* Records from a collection

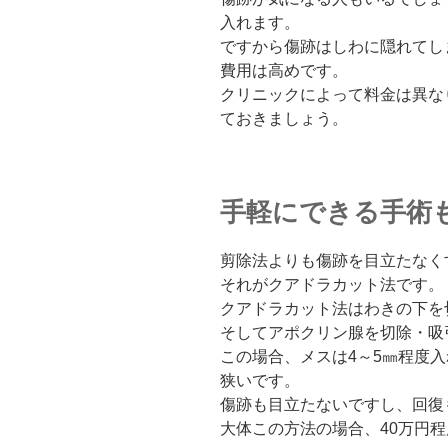
入れます。
ですから傷跡はしわに隠れてし
費用は高めです。
クリニックによって料金は異なり
ておきましょう。
手軽にできる手術
剪除法よりも傷跡を目立たなく
それがクアドラカット法です。
クアドラカット法はわきの下を
そしてアポクリン腺を切除・吸
この場合、メスは4～5㎜程度
狭いです。
傷跡も目立たないですし、回復
大体この方法の場合、40万円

* EXERCISE GOAL
The expected output is each record, copied exactly, and nothing in place of the pictures.

* ANSWER TO THIS EXERCISE
入れます。
ですから傷跡はしわに隠れてし
費用は高めです。
クリニックによって料金は異なり
ておきましょう。
手軽にできる手術
剪除法よりも傷跡を目立たなく
それがクアドラカット法です。
クアドラカット法はわきの下を
そしてアポクリン腺を切除・吸
この場合、メスは4～5㎜程度
狭いです。
傷跡も目立たないですし、回復
大体この方法の場合、40万円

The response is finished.